DATA LISTING -
▬▬▬▬▬▬

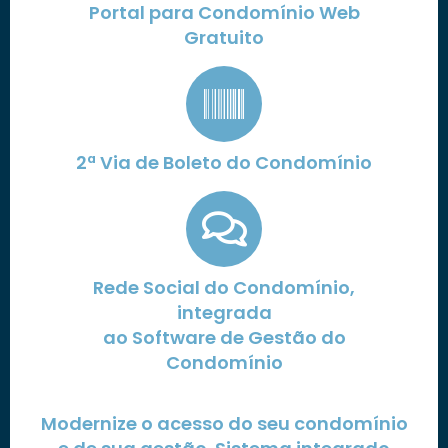
Portal para Condomínio Web
Gratuito
2ª Via de Boleto do Condomínio
Rede Social do Condomínio,
integrada
ao Software de Gestão do
Condomínio
Modernize o acesso do seu condomínio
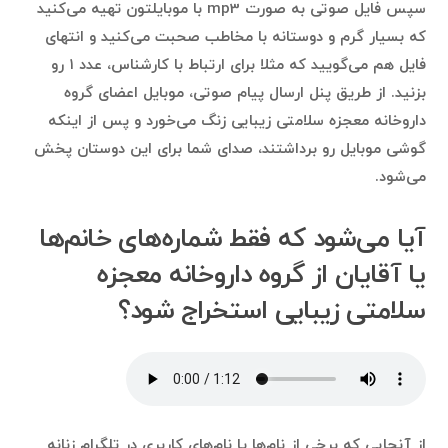
سپس فایل صوتی به صورت mp3 با موبایلتون تهیه می‌کنید
که بسیار گرم و دوستانه با مخاطب صحبت می‌کنید و انتهای
فایل هم می‌گویید که مثلا برای ارتباط با کارشناس، عدد ۱ رو
بزنید. از طریق پنل ارسال پیام صوتی، موبایل اعضای گروه
داروخانه معجزه سلامتی زیبایی زنگ می‌خورد و پس از اینکه
گوشی موبایل رو برداشتند، صدای شما برای این دوستان پخش
می‌شود.
آیا می‌شود که فقط شماره‌های خانم‌ها
یا آقایان از گروه داروخانه معجزه
سلامتی زیبایی استخراج شود؟
از آنجایی که برخی از نام‌ها یا نام‌های کاربری در تلگرام زنانه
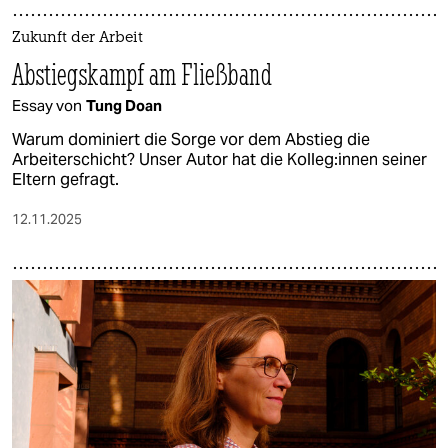
Zukunft der Arbeit
Abstiegskampf am Fließband
Essay von
Tung Doan
Warum dominiert die Sorge vor dem Abstieg die
Arbeiterschicht? Unser Autor hat die Kol­le­g:in­nen seiner
Eltern gefragt.
12.11.2025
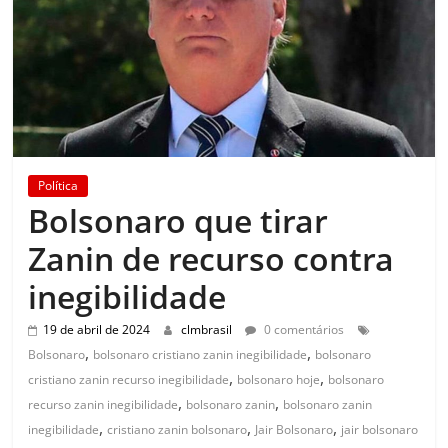
Política
Bolsonaro que tirar
Zanin de recurso contra
inegibilidade
19 de abril de 2024
clmbrasil
0 comentários
,
,
Bolsonaro
bolsonaro cristiano zanin inegibilidade
bolsonaro
,
,
cristiano zanin recurso inegibilidade
bolsonaro hoje
bolsonaro
,
,
recurso zanin inegibilidade
bolsonaro zanin
bolsonaro zanin
,
,
,
inegibilidade
cristiano zanin bolsonaro
Jair Bolsonaro
jair bolsonaro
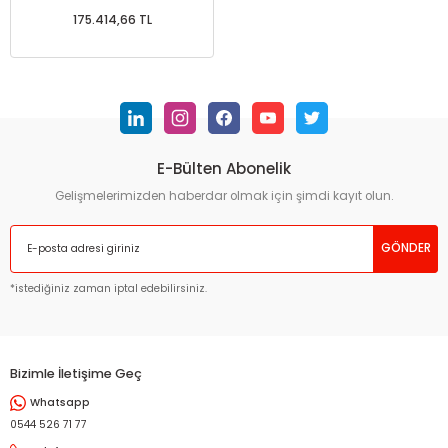
175.414,66 TL
E-Bülten Abonelik
Gelişmelerimizden haberdar olmak için şimdi kayıt olun.
GÖNDER
*istediğiniz zaman iptal edebilirsiniz.
Bizimle İletişime Geç
Whatsapp
0544 526 71 77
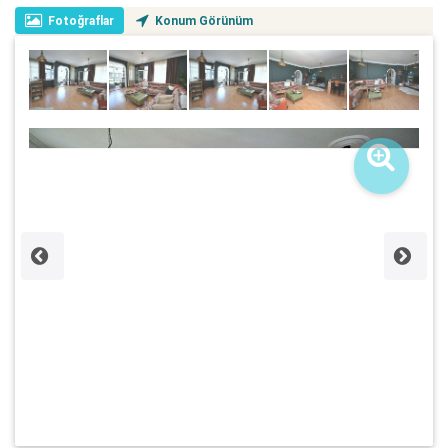
Fotoğraflar
Konum Görünüm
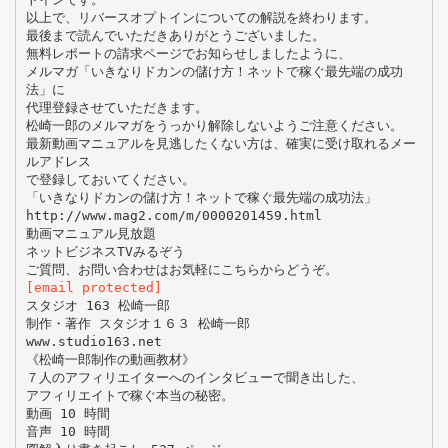
[email protected]
スタジオ 163 松崎⼀郎
制作・著作 スタジオ１６３ 松崎⼀郎
www.studio163.net
《松崎⼀郎制作の動画教材》
７⼈のアフィリエイターへのインタビューで聞き出した、
アフィリエイトで稼ぐ本当の秘密。
動画 10 時間
⾳声 10 時間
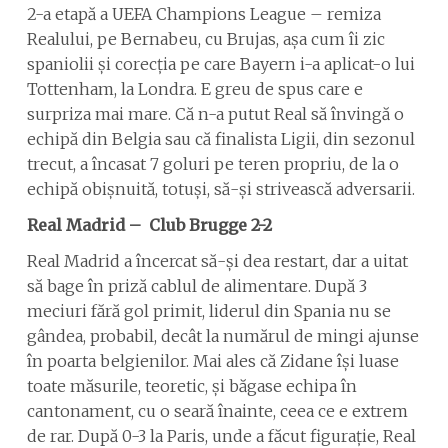
2-a etapă a UEFA Champions League – remiza
Realului, pe Bernabeu, cu Brujas, așa cum îi zic
spaniolii și corecția pe care Bayern i-a aplicat-o lui
Tottenham, la Londra. E greu de spus care e
surpriza mai mare. Că n-a putut Real să învingă o
echipă din Belgia sau că finalista Ligii, din sezonul
trecut, a încasat 7 goluri pe teren propriu, de la o
echipă obișnuită, totuși, să-și strivească adversarii.
Real Madrid – Club Brugge 2-2
Real Madrid a încercat să-și dea restart, dar a uitat
să bage în priză cablul de alimentare. După 3
meciuri fără gol primit, liderul din Spania nu se
gândea, probabil, decât la numărul de mingi ajunse
în poarta belgienilor. Mai ales că Zidane își luase
toate măsurile, teoretic, și băgase echipa în
cantonament, cu o seară înainte, ceea ce e extrem
de rar. După 0-3 la Paris, unde a făcut figurație, Real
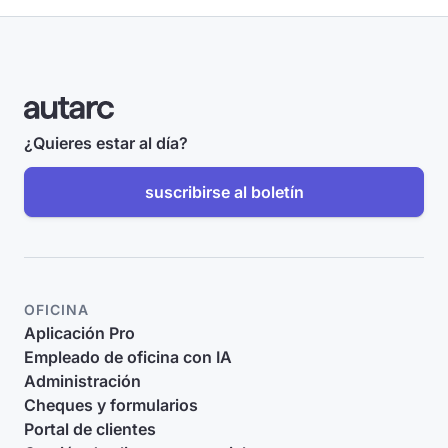
¿Quieres estar al día?
suscribirse al boletín
OFICINA
Aplicación Pro
Empleado de oficina con IA
Administración
Cheques y formularios
Portal de clientes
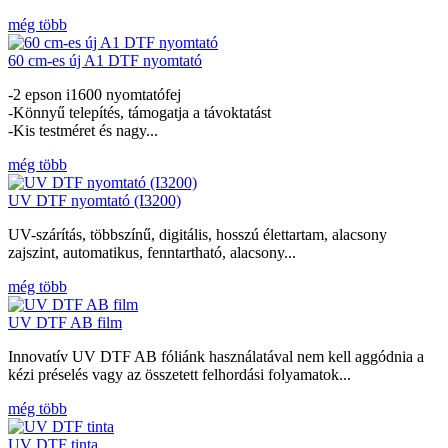
még több
60 cm-es új A1 DTF nyomtató
-2 epson i1600 nyomtatófej
-Könnyű telepítés, támogatja a távoktatást
-Kis testméret és nagy...
még több
UV DTF nyomtató (I3200)
UV-szárítás, többszínű, digitális, hosszú élettartam, alacsony
zajszint, automatikus, fenntartható, alacsony...
még több
UV DTF AB film
Innovatív UV DTF AB fóliánk használatával nem kell aggódnia a
kézi préselés vagy az összetett felhordási folyamatok...
még több
UV DTF tinta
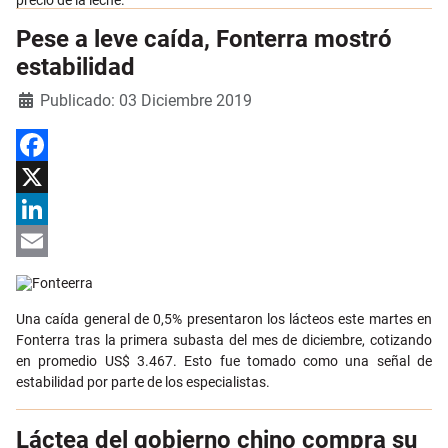
precio de la leche.
Pese a leve caída, Fonterra mostró
estabilidad
Detalles
Publicado: 03 Diciembre 2019
Facebook
X
LinkedIn
Email
Una caída general de 0,5% presentaron los lácteos este martes en
Fonterra tras la primera subasta del mes de diciembre, cotizando
en promedio US$ 3.467. Esto fue tomado como una señal de
estabilidad por parte de los especialistas.
Láctea del gobierno chino compra su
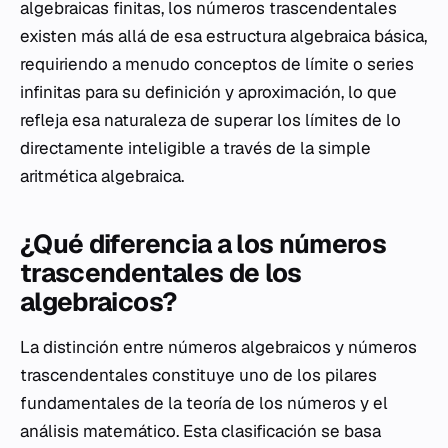
algebraicas finitas, los números trascendentales
existen más allá de esa estructura algebraica básica,
requiriendo a menudo conceptos de límite o series
infinitas para su definición y aproximación, lo que
refleja esa naturaleza de superar los límites de lo
directamente inteligible a través de la simple
aritmética algebraica.
¿Qué diferencia a los números
trascendentales de los
algebraicos?
La distinción entre números algebraicos y números
trascendentales constituye uno de los pilares
fundamentales de la teoría de los números y el
análisis matemático. Esta clasificación se basa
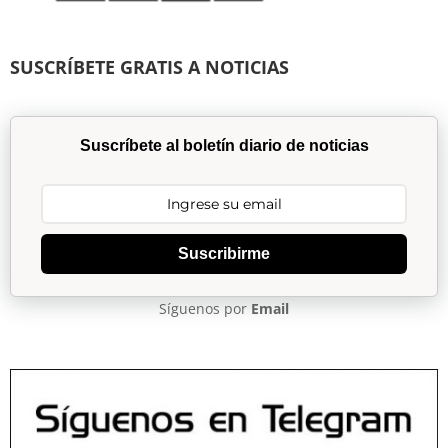
SUSCRÍBETE GRATIS A NOTICIAS
Suscríbete al boletín diario de noticias
Suscribirme
Síguenos por
Email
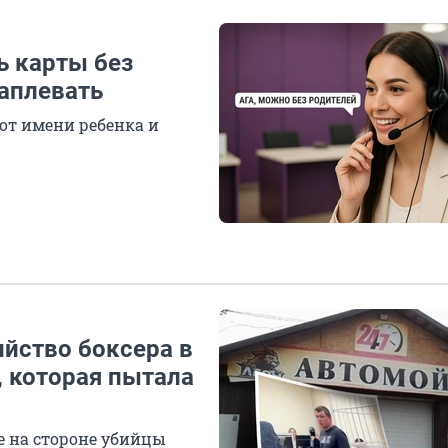
ь карты без
наплевать
от имени ребенка и
ийство боксера в
, которая пытала
е на стороне убийцы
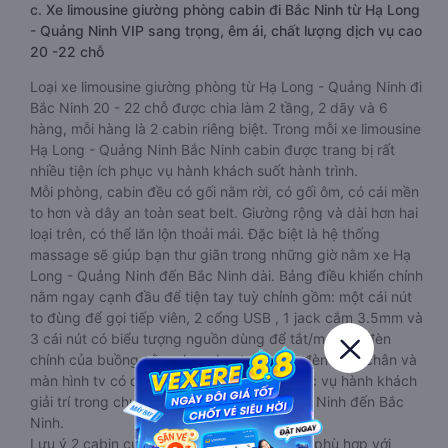
cabin 22 chỗ và đang được nhiều hành khách lựa chọn.
Trong tương lai không xa, đây chính là loại xe thay thế xe
giường nằm thông thường.
c. Xe limousine giường phòng cabin đi Bắc Ninh từ Hạ Long
- Quảng Ninh VIP sang trọng, êm ái, chất lượng dịch vụ cao
20 -22 chỗ
Loại xe limousine giường phòng từ Hạ Long - Quảng Ninh đi
Bắc Ninh 20 - 22 chỗ được chia làm 2 tầng, 2 dãy và 6
hàng, mỗi hàng là 2 cabin riêng biệt. Trong mỗi xe limousine
Hạ Long - Quảng Ninh Bắc Ninh cabin được trang bị rất
nhiều tiện ích phục vụ hành khách suốt hành trình.
Mỗi phòng, cabin đều có gối nằm rời, có gối ôm, có cái mền
to hơn và dây an toàn seat belt. Giường rộng và dài hơn hai
loại trên, có thể lăn lộn thoải mái. Đặc biệt là hệ thống
massage sẽ giúp bạn thư giãn trong những giờ nằm xe Hạ
Long - Quảng Ninh đến Bắc Ninh dài. Bảng điều khiển chính
nằm ngay cạnh đầu để tiện tay tuỳ chỉnh gồm: một cái nút
to đùng để gọi tiếp viên, 2 cổng USB , 1 jack cắm 3.5mm và
3 cái nút có biểu tượng nguồn dùng để tắt/mở dàn đèn
chính của buồng nằm chạy dọc trên đầu, đèn dưới chân và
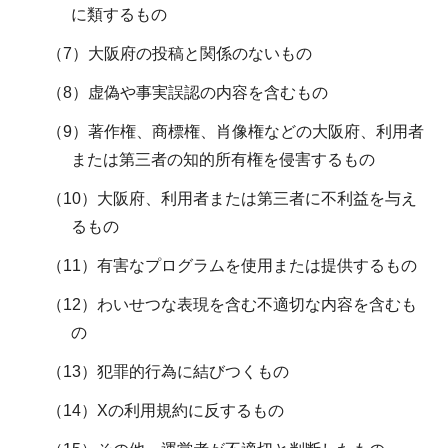
に類するもの
（7）大阪府の投稿と関係のないもの
（8）虚偽や事実誤認の内容を含むもの
（9）著作権、商標権、肖像権などの大阪府、利用者
または第三者の知的所有権を侵害するもの
（10）大阪府、利用者または第三者に不利益を与え
るもの
（11）有害なプログラムを使用または提供するもの
（12）わいせつな表現を含む不適切な内容を含むも
の
（13）犯罪的行為に結びつくもの
（14）Xの利用規約に反するもの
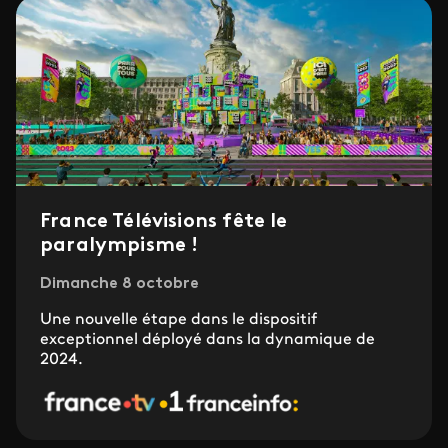
France Télévisions fête le
paralympisme !
Dimanche 8 octobre
Une nouvelle étape dans le dispositif
exceptionnel déployé dans la dynamique de
2024.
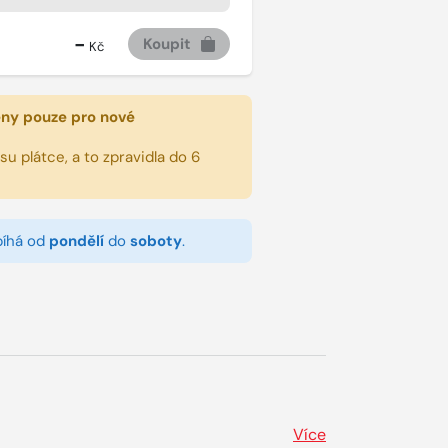
-
Koupit
Kč
eny pouze pro nové
u plátce, a to zpravidla do 6
bíhá od
pondělí
do
soboty
.
Více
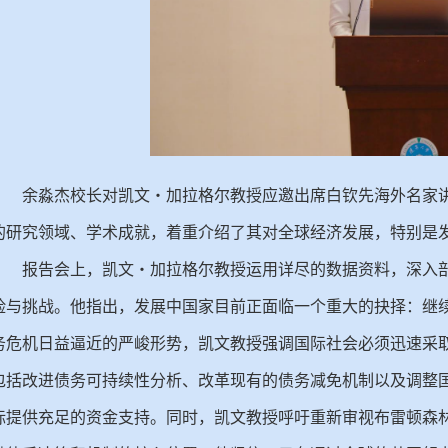
余淼杰校长对凯文・加拉格尔教授应邀出席白钦先海外名家
的研究领域、学术成就，着重介绍了其对全球经济发展，特别是
报告会上，凯文・加拉格尔教授运用详尽的数据资料，深入
险与挑战。他指出，发展中国家目前正面临一个重大的抉择：继
务危机日益逼近的严峻形势，凯文教授强调国际社会必须迅速采
包括改进债务可持续性分析、改革现有的债务减免机制以及调整
标提供充足的资金支持。同时，凯文教授呼吁重新审视布雷顿森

▬▬▬▬▬▬

YOUR OBJECTIVE - Gather up every line from the listing above in which the word "nhiều" occurs.

EXPECTED ANSWER -
cabin 22 chỗ và đang được nhiều hành khách lựa chọn.
nhiều tiện ích phục vụ hành khách suốt hành trình.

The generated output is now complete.